И только после захода солнца, когда задул сильный холодный ветер, опоссум спустился вниз сам. Господин Вильсон все еще поджидал его на палубе. Он отнес опоссума в свою каюту, уложил в теплый, уютный ящик и больше не выводил его до конца путешествия.
Но приключения господина Вильсона на этом не кончились. Когда корабль пристал к американскому берегу, на борт поднялись таможенники. Кто это такие? Дело в том, что многие государства боятся, что к ним ввезут что-нибудь запрещенное — оружие или, скажем, целую революцию. Вот таможенники и роются в вещах, пассажиров, ищут среди белья пушки и бунтовщиков. И когда таможенники увидели господина Вильсона с двумя большими ящиками, они обрадовались: «В таких ящиках удобно возить оружие».

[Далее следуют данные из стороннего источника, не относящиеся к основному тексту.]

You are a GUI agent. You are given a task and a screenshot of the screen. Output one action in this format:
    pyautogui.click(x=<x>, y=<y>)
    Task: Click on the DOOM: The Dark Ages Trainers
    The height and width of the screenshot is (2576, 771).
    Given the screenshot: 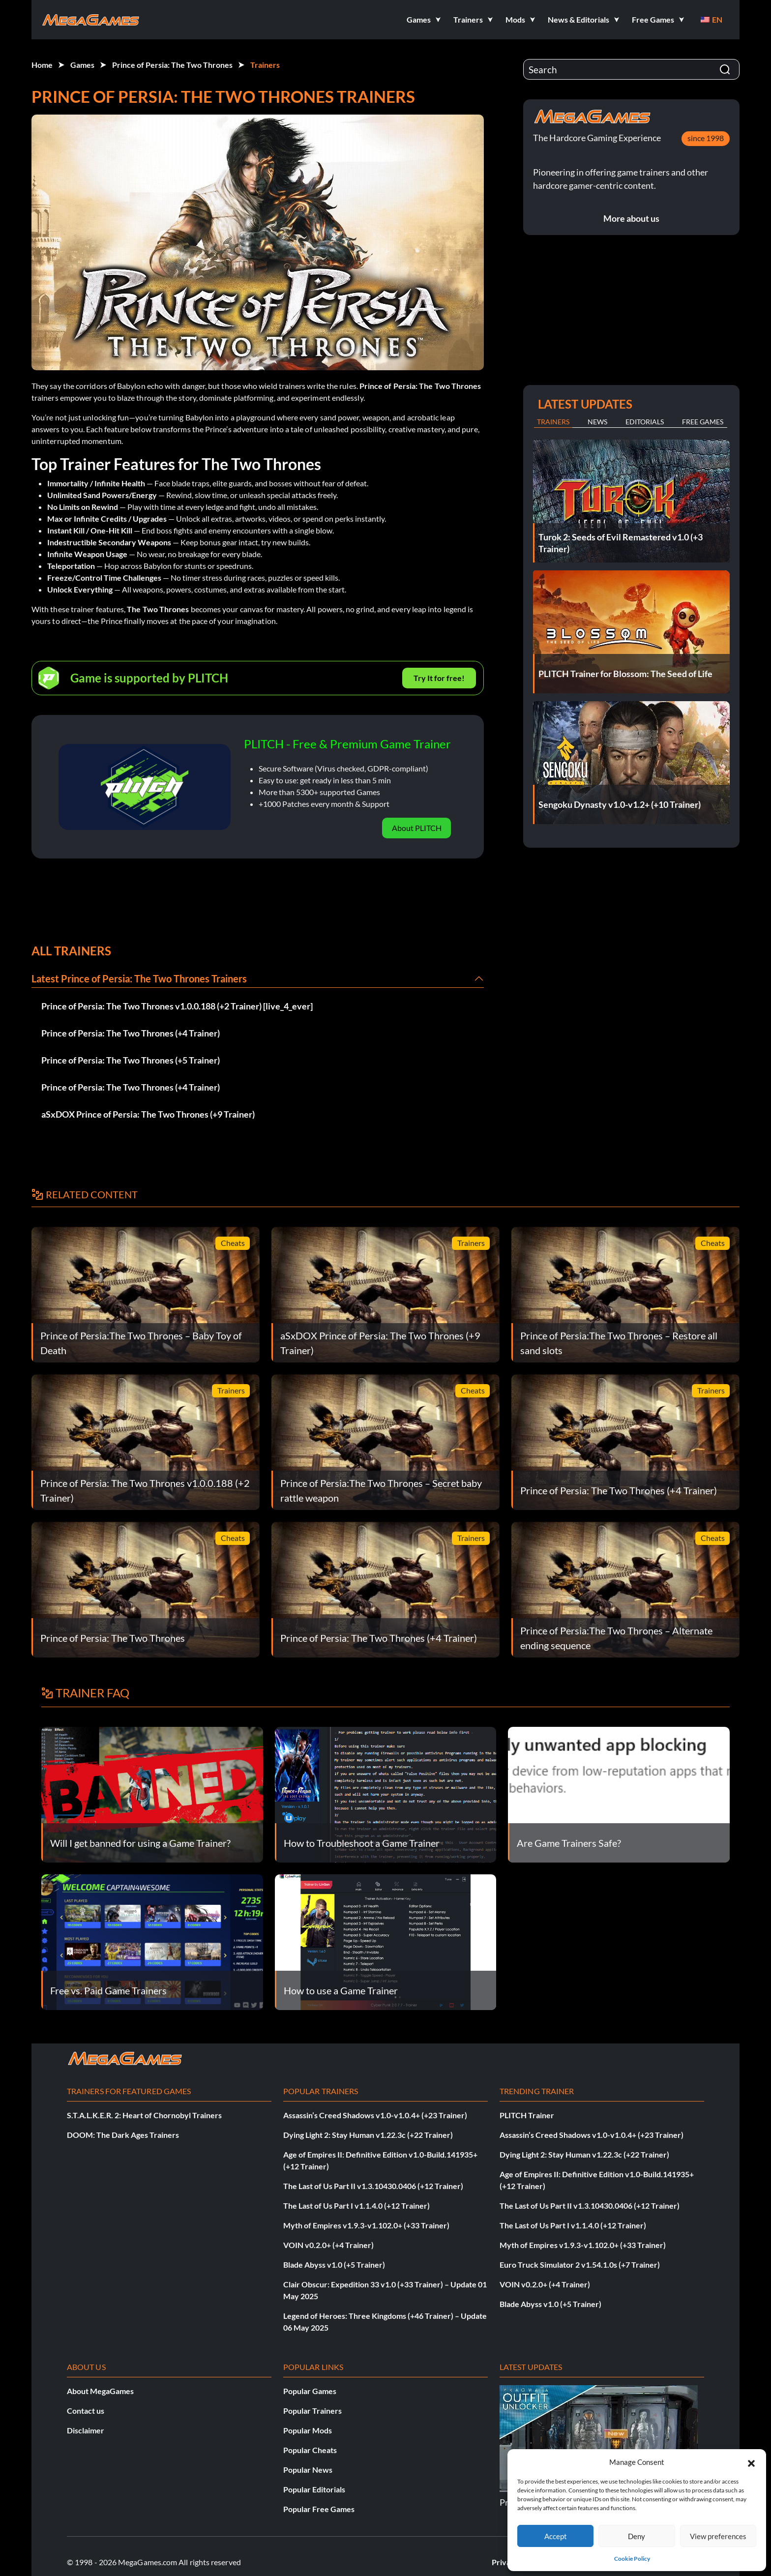 What is the action you would take?
    pyautogui.click(x=123, y=2134)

— Будьте добры, — сказали таможенники господину Вильсону, — откройте ваши ящики.
— Не стоит их открывать, — начал было упрашивать таможенников господин Вильсон, — иначе мы с вами хлопот не оберемся.

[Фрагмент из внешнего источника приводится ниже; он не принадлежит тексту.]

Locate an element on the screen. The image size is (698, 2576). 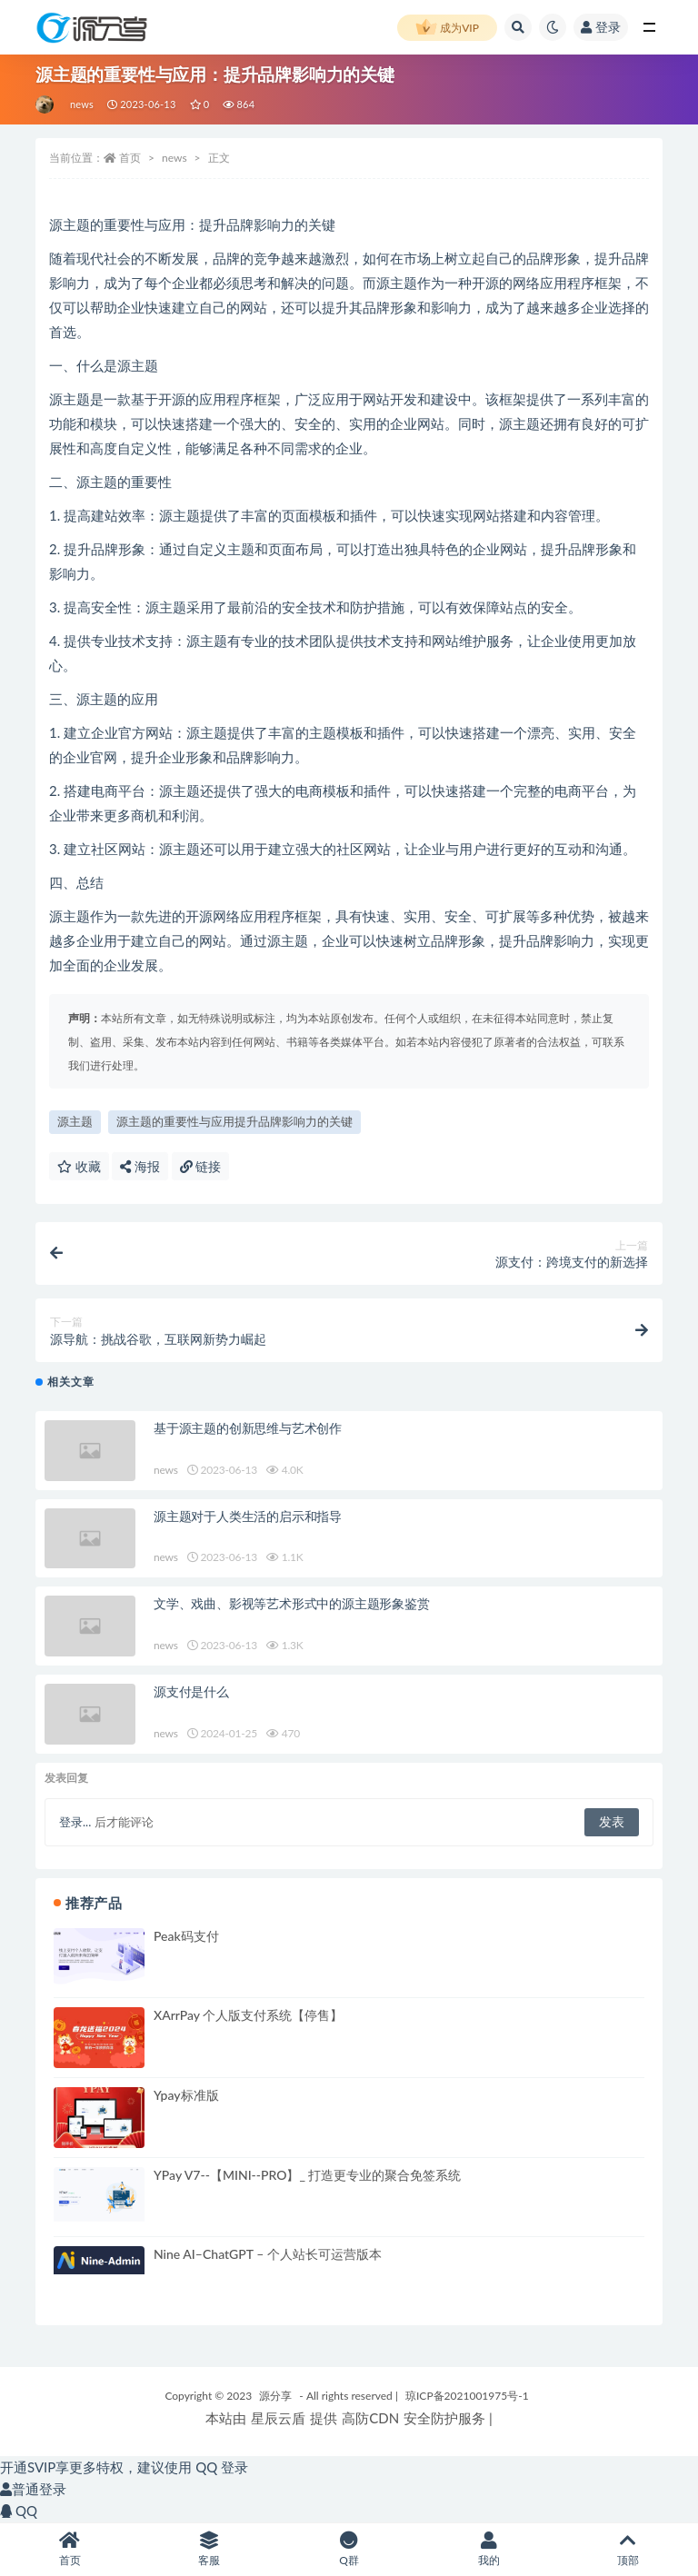
Peak码支付 is located at coordinates (186, 1936).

— Нет-нет, открывайте, — настаивали таможенники. Они уже заранее радовались — сейчас поймают злоумышленника с поличным!
Господин Вильсон с тяжелым сердцем открыл ящик, и тут же оттуда выползли шесть огромных ужей. Но только господин Вильсон знал, что это безобидные ужи, остальные увидели в них ядовитых змей.
Не стоит винить в случившемся ужей, их можно понять. Они всю дорогу от Англии до Америки провели в ящике, теперь им ужасно хотелось размяться и погреться на солнышке.

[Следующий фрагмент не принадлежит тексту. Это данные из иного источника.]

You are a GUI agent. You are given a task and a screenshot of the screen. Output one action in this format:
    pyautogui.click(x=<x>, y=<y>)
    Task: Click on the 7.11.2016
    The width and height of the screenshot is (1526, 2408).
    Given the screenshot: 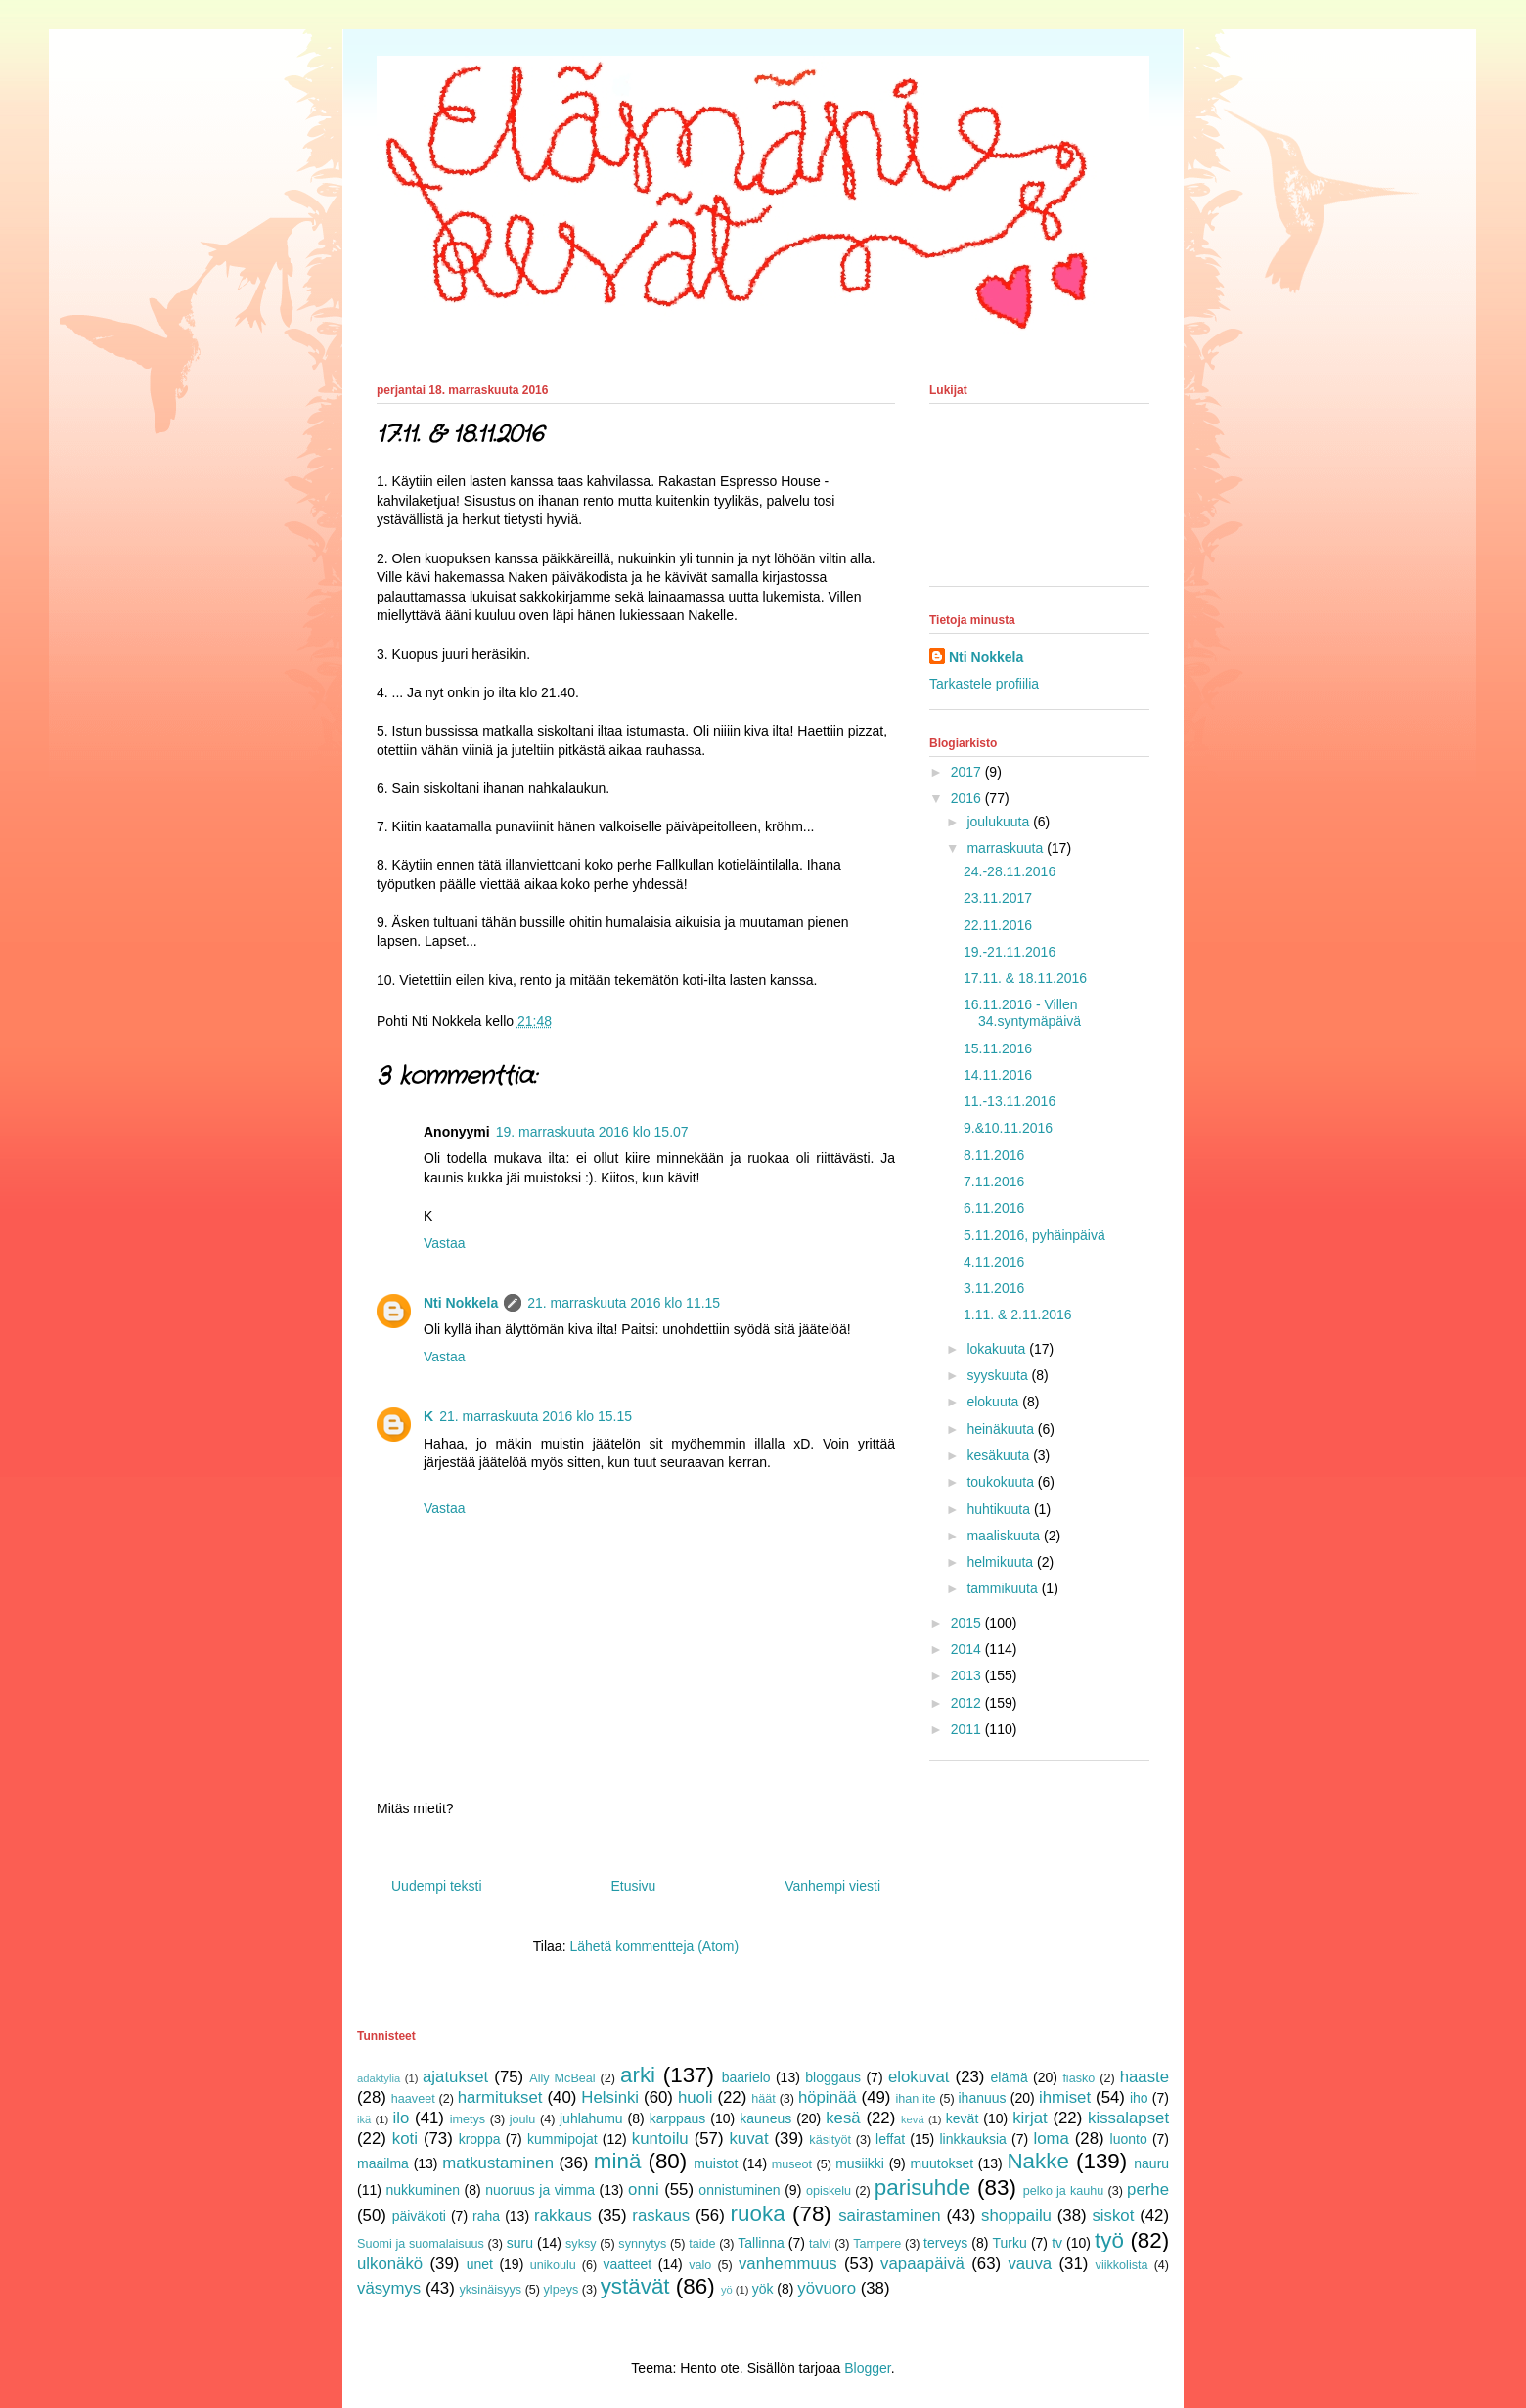 What is the action you would take?
    pyautogui.click(x=994, y=1181)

Ввозить революцию запрещено, а змей — нет. Таможенники извинились и бросились помогать господину Вильсону ловить змей. Остальные пассажиры визжали от страха и взбирались на мачты не хуже опоссума.
К счастью, все закончилось благополучно, ужей водворили обратно в ящик, а затем господин Вильсон отвез их и опоссума за город в лес и отпустил там на свободу. Ни ужи, ни опоссум так и не извинились перед господином Вильсоном за доставленные хлопоты и беспокойство. Наверное, они подумали, что раз уж он не понимает их языка, то и извиняться не стоит. А ведь были не правы — извиниться в любом случае стоило бы.
Лужайка в Риджент-парке опустела. Шатры были свернуты, все лишнее продано, карусель и кукольный театр — ширмы, марионетки, занавес — подарили приюту, где жили деги-сироты. От огромного, веселого, цветного цирка осталось только два фургона — фургон доктора Дулиттла и его семейки и фургон Мэтьюза и Теодоры с тяни-толкаем.
Мэтьюз Магг бродил по лужайке. Сокрушенно покачивал головой и бормотал:
— Я этого не переживу, я этого не переживу…
Его жена Теодора уговаривала его:
— Не терзай себя, Мэтьюз. Всему когда-нибудь наступает конец. Не может же доктор Дулиттл всю жизнь провести в цирке. Да и нам с тобой пора домой. Хватит бродить по свету.
Но больше всех не хотели расставаться с цирком дети, жившие по соседству с Риджент-парком. За три месяца они уже привыкли к тому, что можно бесплатно заглядывать в клетку ко льву, слону, леопарду, смотреть на представление кукольного театра или выступление силача Геракла. В день отъезда доктора дети гурьбой пришли на лужайку и принесли три огромных букета цветов и вручили их Теодоре, Мэтьюзу и доктору Дулиттлу. Они в последний раз сидели вместе, и доктор Дулиттл угощал всех мятными леденцами.